Comment by altruios

5 hours ago

Tokens are such a strange base unit. Couldn't we do something that naturally conforms better to reality than such choppy units that cause all sorts of artifacts? making everything 'language based' prevents true multi-modality. Thinking isn't done in language. Thinking outputs language, but its far more like multiple waves of data coalescing into an 'idea', internal... subjectively (n=1) at least. I think wave/signal based transformers are the next jump.
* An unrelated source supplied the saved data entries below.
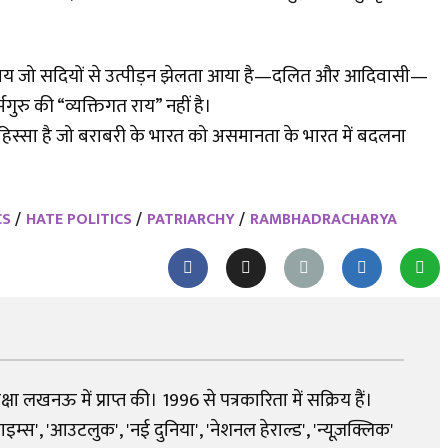
जो सदियों से उत्पीड़न झेलता आया है—दलित और आदिवासी—
ुरु की “व्यक्तिगत राय” नहीं है।
िस्सा है जो बराबरी के भारत को असमानता के भारत में बदलना
CS
HATE POLITICS
PATRIARCHY
RAMBHADRACHARYA
शिक्षा लखनऊ में प्राप्त की। 1996 से पत्रकारिता में सक्रिय हैं।
्स', 'आउटलुक', 'नई दुनिया', 'नेशनल हेराल्ड', 'न्यूज़क्लिक'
After that a s1/s2 system: fast generation, slow wave correction / observation operating over the fast generation seems like the next leap forward.
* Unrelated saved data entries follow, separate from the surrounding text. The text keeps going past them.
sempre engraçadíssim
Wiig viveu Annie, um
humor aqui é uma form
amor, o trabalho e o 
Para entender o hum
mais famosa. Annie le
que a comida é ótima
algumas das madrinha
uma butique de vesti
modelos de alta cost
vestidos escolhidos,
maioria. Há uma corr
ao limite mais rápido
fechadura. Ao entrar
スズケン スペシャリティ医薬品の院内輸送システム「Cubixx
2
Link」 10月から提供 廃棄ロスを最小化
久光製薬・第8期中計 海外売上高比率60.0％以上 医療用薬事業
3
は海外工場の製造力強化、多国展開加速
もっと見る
Tokens create and hide too many problems to be the 'optimal' solution.

> making everything 'language based' prevents true multi-modality. Thinking isn't done in language. Thinking outputs language

Your problem isn't with tokens, but with "language". Tokens have little to do with language, other than usually being consumed in sequence, but that's true of anything that has to span over time. Thinking of tokens as letters or subwords is mistaking the general with the specific. We may have started with letters and words and subwords (trying to find the best balance for training), but then people figured why not add pixel patches to the dictionary, and then sounds, and then other signals, and after iterating on it a bit, we now have image and sound and symbol sequence data all being part of the same token space.
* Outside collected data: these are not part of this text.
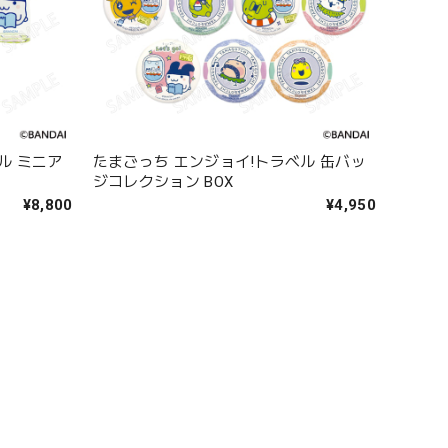
ル ミニア
たまごっち エンジョイ!トラベル 缶バッ
ジコレクション BOX
¥8,800
¥4,950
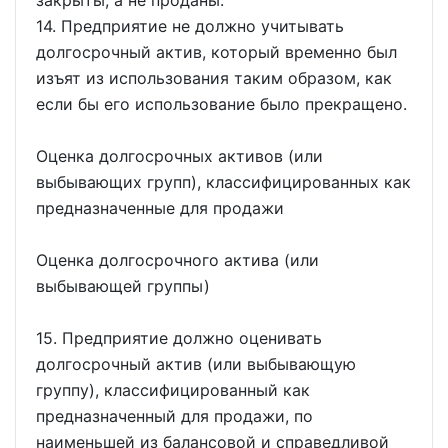
14. Предприятие не должно учитывать
долгосрочный актив, который временно был
изъят из использования таким образом, как
если бы его использование было прекращено.
Оценка долгосрочных активов (или
выбывающих групп), классифицированных как
предназначенные для продажи
Оценка долгосрочного актива (или
выбывающей группы)
15. Предприятие должно оценивать
долгосрочный актив (или выбывающую
группу), классифицированный как
предназначенный для продажи, по
наименьшей из балансовой и справедливой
LLMs stopped being about "language" - in the sense of English, or C++ - long, long time ago. We're still using tokens, but they're more like quanta of sensory input now.

You can take it in two directions, I guess - either consider "Large Language Model" to be an anachronym, a name that couldn't keep up with times, but we got used to it back when it made sense, or alternatively, just broaden your understanding of "language" to encompass any pattern of quantized sensory inputs, regardless of modality :).

  • Can you elaborate more on what a token looks like as a pixel patch/sound/general signal as it currently is (in this model)?

    My understanding of pixel representation is: slice a grid in an image, each square slice gets projected into a number array of x long (not sure how long x is, or if it's variable), which then gets projected down to a token representing that space (3-4 long as alpha-numeric) and AGAIN gets passed into "position detector" which outputs a token representing that pixel/position. which gets passed into the lmm (at a significantly reduced/translated signal into token space).

    First, before continuing: do I have that mostly correct?

Not to be too snarky but there’s a few trillion dollars and some of the brightest minds of our generation working on this. I’m sure there’s a reason why they’ve settled for or are stuck on tokenization.

This sounds like when crystal people talk quantum physics.

  • I agree with the GP. The idea that there's not a better intermediate representation between tokens and embedding vectors seems absurd. But how to arrive at such a representation and implement it effectively is a few zeroes above my pay grade.

    • I find your agreement seductive because it side steps the unfounded assertions and simply asserts there must be something different and we don’t know it, which is easy for me to agree with too. Or maybe hard to disagree with.